Router is a Netgear N600 Dual Band. Router is about 3 years old. About 3 days ago Hulu started shutting down( On my Roku box-connected to tv.) after watching a show for 30 minutes. Have had Hulu for 2 years now and no problems until now. Was told to reset the router. 

Did this and it worked but last night started doing it again. Pushed the button on the router,waited 5 minutes and watched Hulu for almost 2 hrs. and no problem. Now obviously(?)I would think the router is the problem. Router works fine otherwise. Do you think I should replace the router since it only affects Hulu? Have updated the Roku box.


----------



## voyagerfan99 (May 2, 2016)

Do any other wireless devices on the network have connectivity and streaming issues? If not then it's the Roku that has the issue.


----------



## DeltaDart1 (May 2, 2016)

That's the problem I have 3 Rokus(basement,living room and bedroom)and it does the samething on all 3 of them. Same account. The only other thing that uses a wireless signal is my wife's laptop in the kitchen. Everything works except for Hulu. Very strange but Hulu says to reset the router and it works for a time but back to the same problem. Thanks for your reply.


----------



## voyagerfan99 (May 2, 2016)

Ditch the Roku's and get some Chromecasts


----------



## DeltaDart1 (May 2, 2016)

Probably should have but have had Rokus for a few years now and they have worked perfectly. Since I can reset the router does that narrow it down to the router? All other channels work except Hulu when it does this. That's the odd thing. Thanks for your help voyagerfan99!


----------



## voyagerfan99 (May 2, 2016)

DeltaDart1 said:


> Since I can reset the router does that narrow it down to the router?
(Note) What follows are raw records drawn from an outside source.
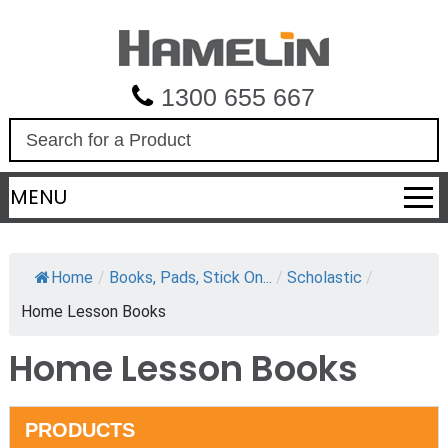
1300 655 667
S
e
a
MENU
r
c
h
Home
/
Books, Pads, Stick On...
/
Scholastic
/
Home Lesson Books
Home Lesson Books
PRODUCTS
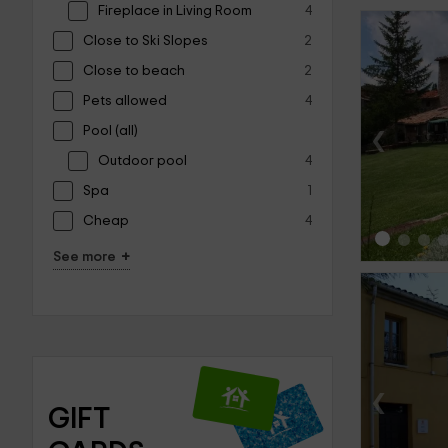
Fireplace in Living Room
4
Close to Ski Slopes
2
Close to beach
2
Pets allowed
4
‹
Pool (all)
Outdoor pool
4
Spa
1
Cheap
4
+
See more
‹
GIFT 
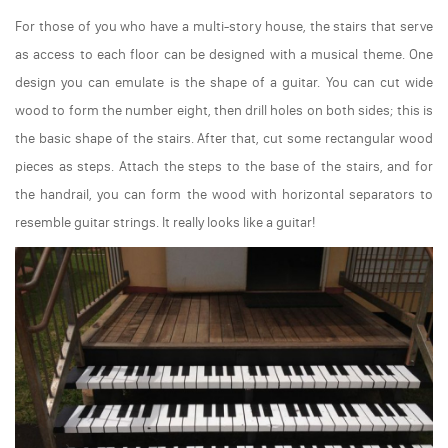
For those of you who have a multi-story house, the stairs that serve
as access to each floor can be designed with a musical theme. One
design you can emulate is the shape of a guitar. You can cut wide
wood to form the number eight, then drill holes on both sides; this is
the basic shape of the stairs. After that, cut some rectangular wood
pieces as steps. Attach the steps to the base of the stairs, and for
the handrail, you can form the wood with horizontal separators to
resemble guitar strings. It really looks like a guitar!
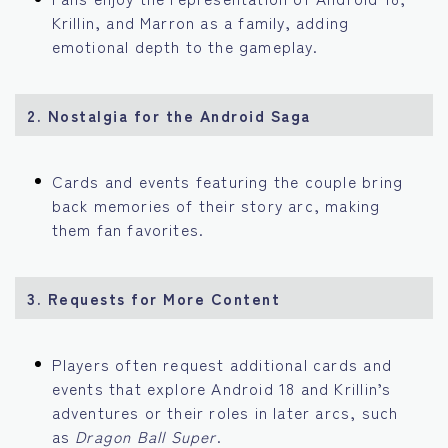
Krillin, and Marron as a family, adding
emotional depth to the gameplay.
2. Nostalgia for the Android Saga
Cards and events featuring the couple bring
back memories of their story arc, making
them fan favorites.
3. Requests for More Content
Players often request additional cards and
events that explore Android 18 and Krillin’s
adventures or their roles in later arcs, such
as
Dragon Ball Super
.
No. You need to see how other devices besides the Roku's behave when this happens. If phones and laptops also have issues, then yes it is the router.

What's the specific router model? (I don't see an N600) I want to find the correct firmware for you and see if upgrading the firmware to the latest version solves the issue.


----------



## johnb35 (May 2, 2016)

voyagerfan99 said:


> What's the specific router model? (I don't see an N600)



Pretty sure its this one.

http://www.netgear.com/support/product/WNDR3400v3

Latest firmware - http://www.downloads.netgear.com/files/GDC/WNDR3400V3/WNDR3400v3-V1.0.1.2_1.0.51.zip

However, it could just be an issue with hulu since it happens on all 3.


----------



## DeltaDart1 (May 2, 2016)

Is this what your looking for? WNDR3400v3? Have went to the Neatgear site and have upgraded to the latest firmware. At least that's what it tells me. Have been running Hulu for a few hours now with no problems. My computer and my wife's laptop work perfectly when Hulu is acting up. This only affects the 3 tv's that have a Roku. All the Rokus have been updated. And it only affects the Hulu channel.


----------



## DeltaDart1 (May 2, 2016)

johnb35 said:


> Pretty sure its this one.
> 
> http://www.netgear.com/support/product/WNDR3400v3
> 
> ...


Hulu tells me to reboot the router and I did. Thought that fixed it until last night where it started acting up again. Did another reboot and it's been working for hours now but that's what it did before.


----------



## voyagerfan99 (May 2, 2016)

It's an issue with the Roku's then, not the router.

Next time it acts up, try rebooting the Roku. If that doesn't do it, try disconnecting the Roku from the wireless for a minute and then re-connect.


----------